MSMBuilder models can be losslessly persisted to disk using Python’s pickle infrastructure. We recommend using the functions msmbuilder.utils.load() and msmbuilder.utils.dump() to load and save models respectively. The pickle format is not secure against malicious attacks. Don’t load MSMBuilder models from untrusted sources.

Functions

msmbuilder.dataset.dataset(path, mode='r', fmt=None, verbose=False, **kwargs)

Open a dataset object

MSMBuilder supports several dataset ‘formats’ for storing lists of sequences on disk.

This function can also be used as a context manager.

Parameters:

path : str

The path to the dataset on the filesystem

mode : {‘r’, ‘w’, ‘a’}

Open a dataset for reading, writing, or appending. Note that some formats only support a subset of these modes.

fmt : {‘dir-npy’, ‘hdf5’, ‘mdtraj’}

The format of the data on disk

dir-npy

A directory of binary numpy files, one file per sequence

hdf5

A single hdf5 file with each sequence as an array node

mdtraj

A read-only set of trajectory files that can be loaded with mdtraj

verbose : bool

Whether to print information about the dataset

msmbuilder.utils.dump(value, filename, compress=None, cache_size=None)

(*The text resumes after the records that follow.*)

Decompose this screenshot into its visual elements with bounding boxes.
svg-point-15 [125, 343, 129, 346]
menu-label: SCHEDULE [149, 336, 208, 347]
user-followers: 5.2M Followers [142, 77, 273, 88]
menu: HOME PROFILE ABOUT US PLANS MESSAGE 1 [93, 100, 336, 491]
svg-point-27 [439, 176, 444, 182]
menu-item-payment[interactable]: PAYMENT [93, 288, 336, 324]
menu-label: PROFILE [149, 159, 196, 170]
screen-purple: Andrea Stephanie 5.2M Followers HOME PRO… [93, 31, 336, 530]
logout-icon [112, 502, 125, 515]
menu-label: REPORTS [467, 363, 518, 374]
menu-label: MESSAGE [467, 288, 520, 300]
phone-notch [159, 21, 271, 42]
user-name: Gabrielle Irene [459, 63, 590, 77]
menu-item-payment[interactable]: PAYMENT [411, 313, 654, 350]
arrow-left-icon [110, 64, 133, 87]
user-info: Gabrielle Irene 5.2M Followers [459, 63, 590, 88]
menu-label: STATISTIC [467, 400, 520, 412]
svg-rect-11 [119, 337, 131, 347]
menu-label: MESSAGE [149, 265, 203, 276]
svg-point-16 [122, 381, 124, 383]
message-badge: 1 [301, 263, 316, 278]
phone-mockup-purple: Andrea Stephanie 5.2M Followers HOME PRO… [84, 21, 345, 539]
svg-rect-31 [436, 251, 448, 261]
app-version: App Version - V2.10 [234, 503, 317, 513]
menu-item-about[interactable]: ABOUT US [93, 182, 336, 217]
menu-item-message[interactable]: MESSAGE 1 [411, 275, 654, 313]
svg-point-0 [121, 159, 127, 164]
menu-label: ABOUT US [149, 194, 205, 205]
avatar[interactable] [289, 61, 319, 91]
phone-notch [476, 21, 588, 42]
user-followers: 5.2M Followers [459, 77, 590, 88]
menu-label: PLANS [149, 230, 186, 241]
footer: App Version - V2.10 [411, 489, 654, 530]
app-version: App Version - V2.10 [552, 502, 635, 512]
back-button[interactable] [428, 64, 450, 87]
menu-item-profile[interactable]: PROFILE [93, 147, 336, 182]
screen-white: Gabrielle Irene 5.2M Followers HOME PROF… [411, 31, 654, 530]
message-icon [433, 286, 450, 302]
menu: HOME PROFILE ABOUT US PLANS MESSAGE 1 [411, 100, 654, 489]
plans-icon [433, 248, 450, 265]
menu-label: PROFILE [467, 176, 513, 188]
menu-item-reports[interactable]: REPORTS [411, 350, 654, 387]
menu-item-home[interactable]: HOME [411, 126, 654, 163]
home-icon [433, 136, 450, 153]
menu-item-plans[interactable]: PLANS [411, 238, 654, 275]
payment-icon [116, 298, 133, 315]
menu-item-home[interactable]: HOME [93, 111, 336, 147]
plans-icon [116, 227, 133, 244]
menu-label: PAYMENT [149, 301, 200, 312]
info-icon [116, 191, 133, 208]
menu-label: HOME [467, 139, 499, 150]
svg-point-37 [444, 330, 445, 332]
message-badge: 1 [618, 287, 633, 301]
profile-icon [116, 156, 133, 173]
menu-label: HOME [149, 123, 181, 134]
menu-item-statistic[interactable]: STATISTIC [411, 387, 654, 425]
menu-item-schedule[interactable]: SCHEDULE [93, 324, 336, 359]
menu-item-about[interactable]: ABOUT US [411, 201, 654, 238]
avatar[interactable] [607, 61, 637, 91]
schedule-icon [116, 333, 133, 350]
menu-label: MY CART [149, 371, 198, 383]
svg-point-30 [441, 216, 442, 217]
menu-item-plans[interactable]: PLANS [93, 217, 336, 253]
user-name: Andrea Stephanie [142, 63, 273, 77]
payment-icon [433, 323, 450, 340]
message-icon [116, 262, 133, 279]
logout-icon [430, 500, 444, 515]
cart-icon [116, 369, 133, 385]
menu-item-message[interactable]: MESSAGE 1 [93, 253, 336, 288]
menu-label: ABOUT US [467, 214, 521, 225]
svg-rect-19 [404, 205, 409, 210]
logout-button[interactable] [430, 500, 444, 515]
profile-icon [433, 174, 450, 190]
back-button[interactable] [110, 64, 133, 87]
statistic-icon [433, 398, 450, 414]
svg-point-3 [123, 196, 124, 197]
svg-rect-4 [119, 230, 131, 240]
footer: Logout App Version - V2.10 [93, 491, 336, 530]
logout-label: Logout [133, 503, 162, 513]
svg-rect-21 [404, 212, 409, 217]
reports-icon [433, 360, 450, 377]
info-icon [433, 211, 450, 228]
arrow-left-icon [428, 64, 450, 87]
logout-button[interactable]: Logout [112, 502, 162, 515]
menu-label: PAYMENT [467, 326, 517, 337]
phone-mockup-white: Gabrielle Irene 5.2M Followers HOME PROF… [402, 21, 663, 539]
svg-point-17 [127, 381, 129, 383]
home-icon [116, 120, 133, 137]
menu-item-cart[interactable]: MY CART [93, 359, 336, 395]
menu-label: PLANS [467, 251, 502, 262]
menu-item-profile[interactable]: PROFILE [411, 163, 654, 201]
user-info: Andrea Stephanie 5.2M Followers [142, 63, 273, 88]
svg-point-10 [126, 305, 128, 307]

Save an arbitrary python object using pickle.

Parameters:

value : any Python object

The object to store to disk using pickle.

filename : string

The name of the file in which it is to be stored

compress : None

No longer used

cache_size : positive number, optional

No longer used

See also

load
corresponding loader
msmbuilder.utils.load(filename)

Load an object that has been saved with dump.

We try to open it using the pickle protocol. As a fallback, we use joblib.load. Joblib was the default prior to msmbuilder v3.2

Parameters:

filename : string

The name of the file to load.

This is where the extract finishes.